Intervenant samedi après-midi à la pose de la première pierre du Haven-Residential Care Home, à Rose-Hill, l’Archevêque de Canterbury, Mgr Justin Welby, a fait un vibrant plaidoyer pour la non-stigmatisation des malades souffrant de maladies mentales. Il a repris une déclaration de la présidente de Friends In Hope, Shakuntala Jugmohun, affirmant que le degré de civilisation d’une société se mesure à la façon dont elle traite les plus vulnérables.
« Nous ne stigmatisons pas une personne qui a une jambe cassée ; il ne faut pas non plus stigmatiser les malades mentaux », a affirmé l’Archevêque de Canterbury, Mgr Justin Welby, à une bonne centaine de personnes réunies sous une salle verte dressée dans la cour du St Hugh’s Anglican Home, Rose-Hill. Étaient présents, entre autres, l’Archevêque de l’Église Anglicane de l’océan Indien et Évêque de Maurice, Mgr Ian Ernest, le maire de Beau-Bassin/Rose-Hill, Rashid Daureeawoo, John Leung Yinko, président de St Hugh’s Anglican Home, et la présidente de l’ONG Friends In Hope, Shakuntala Jugmohun. L’Archevêque de Canterbury procédait à la pose de la première pierre du Haven-Residential Care Home, un foyer destiné à des patients atteints de graves troubles mentaux.
Pour Mgr Justin Welby, souffrir d’une jambe cassée ou souffrir d’une schizophrénie, c’est la même chose : c’est être malade. « C’est notre devoir et cela nous enrichit de consacrer nos ressources à prendre soins des groupes vulnérables, comme les patients mentaux, les handicapés ou les prisonniers », a-t-il expliqué.
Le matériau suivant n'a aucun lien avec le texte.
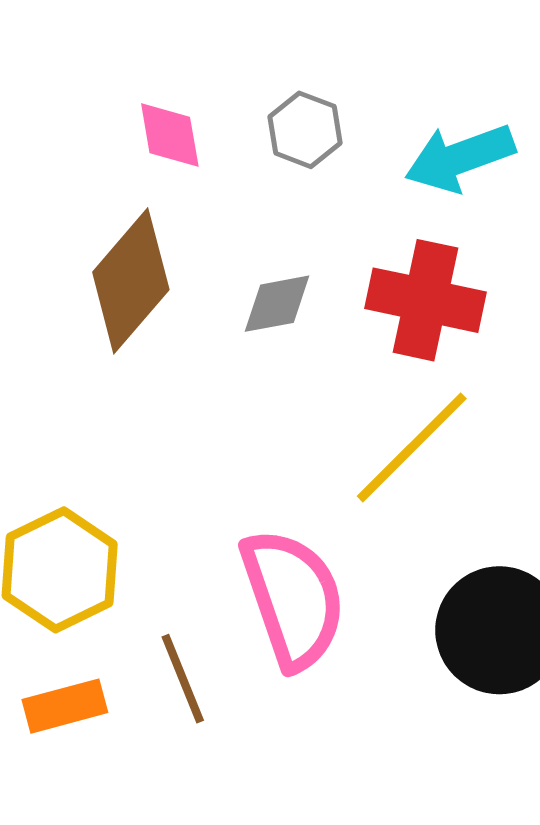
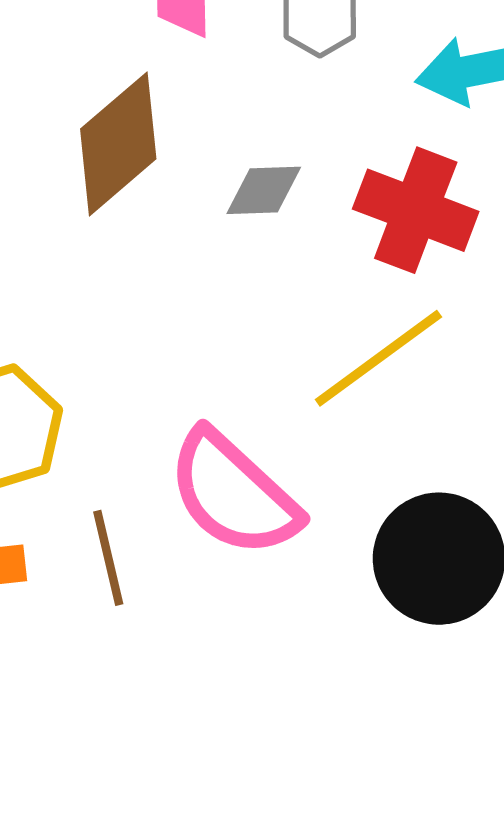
pink semicircle: (293, 599) -> (233, 494), turned 143

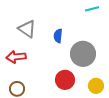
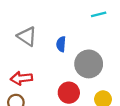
red arrow: (16, 57) -> (21, 78), moved

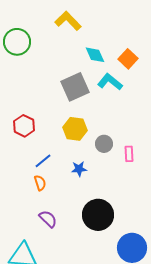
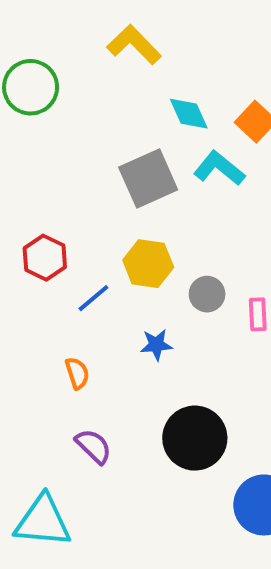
blue line: (43, 161) -> (93, 298), moved

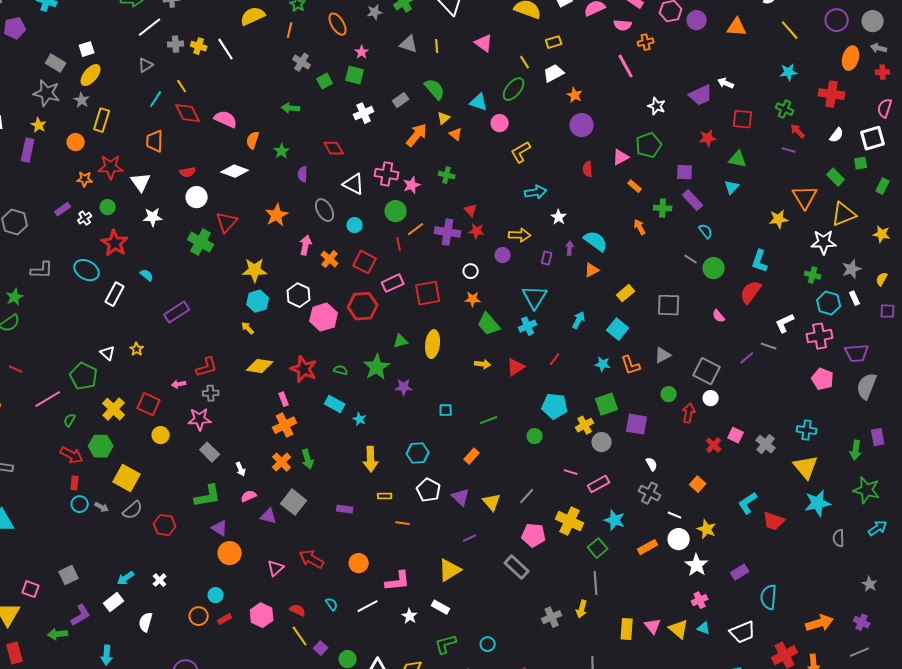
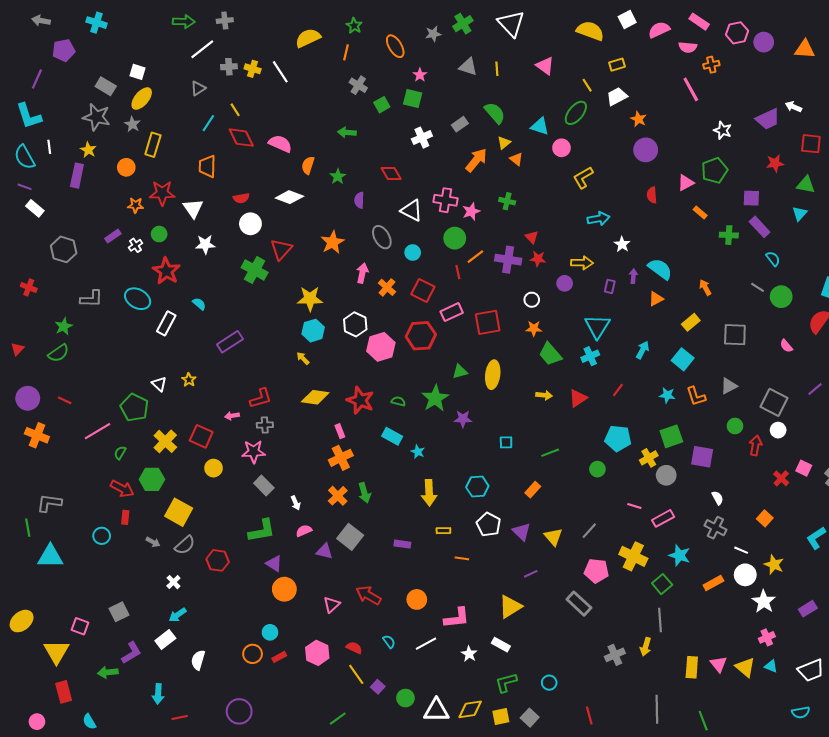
white square: (87, 49) -> (138, 72), turned 35
orange arrow: (640, 227) -> (705, 287), moved
cyan circle: (80, 504) -> (102, 536), moved
white cross: (160, 580) -> (173, 582), moved

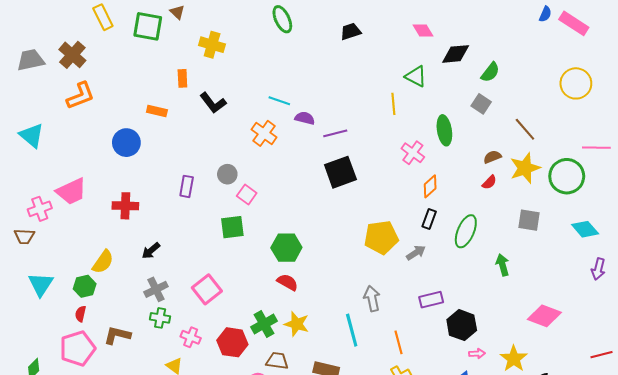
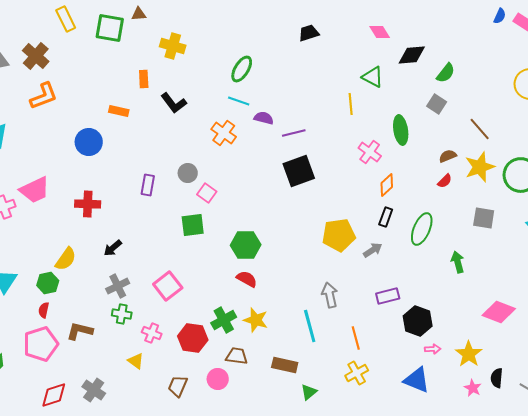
brown triangle: (177, 12) -> (139, 14), turned -49
green ellipse: (282, 19) -> (242, 69), moved, turned 56

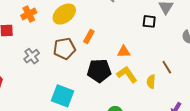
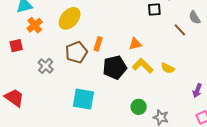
orange rectangle: (89, 36) -> (98, 44), moved
brown line: (167, 67) -> (180, 30), moved
yellow semicircle: (151, 82) -> (168, 68), turned -56

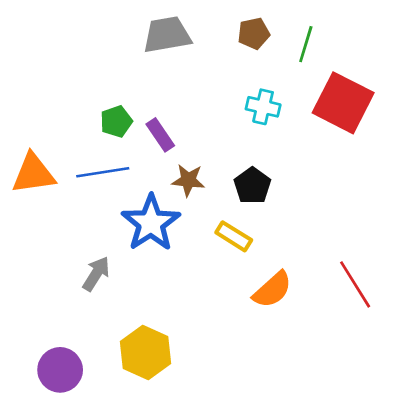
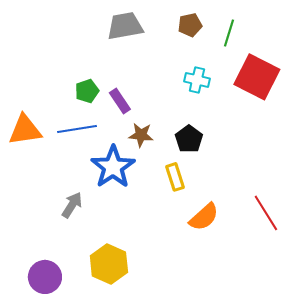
yellow rectangle: (234, 236) -> (175, 177), turned 40

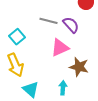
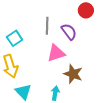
gray line: (49, 21) -> (47, 26), turned 72

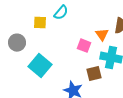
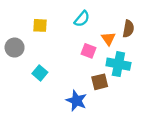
cyan semicircle: (61, 13) -> (82, 19), moved
cyan square: (40, 66) -> (40, 73), size x0.6

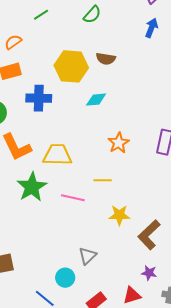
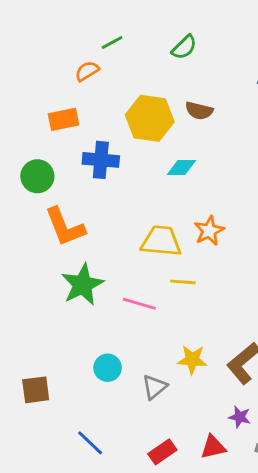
orange semicircle: (13, 42) -> (87, 71), moved
yellow trapezoid: (57, 155) -> (161, 241), moved
yellow star: (119, 215) -> (192, 360), moved
cyan circle: (65, 278) -> (108, 368), moved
L’Archevêque de Canterbury a ensuite repris une déclaration de Shakuntala Jugmohun qui peu avant lui avait affirmé que le degré de civilisation d’une société se mesure à la façon dont elle traite les plus vulnérables. « Prendre soin des plus vulnérables démontre non seulement notre humanité, mais indique également leur capacité à enrichir nos vies », a-t-il précisé.
Mgr Justin Welby a fini son intervention en se félicitant de l’harmonie sociale qu’il a dit avoir notée à Maurice durant sa courte visite.
Pour sa part, dans son discours, Mgr Ian Ernest a déclaré que ce projet de construction d’un home pour les malades mentaux est en ligne avec la vision et le travail de ses prédécesseurs depuis 1814 de prendre soins des plus vulnérables de la société mauricienne sans considération de race, de communauté, de couleur, de sexe ou de situation sociale. Il s’est félicité, dans ce contexte, de la collaboration de l’église anglicane de Maurice avec l’ONG Friends in Hope pour réaliser ce projet. « Si nous oublions le besoin d’aimer et de prendre soin des autres, tous nos efforts pour le développement et le progrès seront vides de sens et nous empêcheront, à la longue, de respecter la dignité humaine », dit-il.
Shakuntala Jugmohun, de son côté, a placé la construction de ce foyer destiné aux malades mentaux dans le cadre du respect de la Convention des Droits des Personnes avec Handicap. « Certes la Convention donne aux personnes handicapées des droits et les protège de la discrimination. Mais les clauses de la Convention, si elles ne sont pas appliquées, ne changent pas, par elles-mêmes, la vie de ces personnes ». C’est dans ce contexte, a-t-elle poursuivi, que Friends In Hope a été fondée 17 ans de cela, pour accompagner les personnes qui souffrent de troubles psychiatriques ainsi que leurs familles.
Shakuntala Jugmohun a ensuite fait un long plaidoyer pour que les maladies mentales ne soient plus taboues. Elle a exprimé la détermination de son association à compléter ce projet.
Mgr Justin Welby a ensuite procédé à la pose de la première pierre du Haven-Residential Care Home. « C’est la première fois de ma vie que je procède à la pose de la première pierre d’un bâtiment… J’espère qu’il tiendra debout après », a-t-il plaisanté.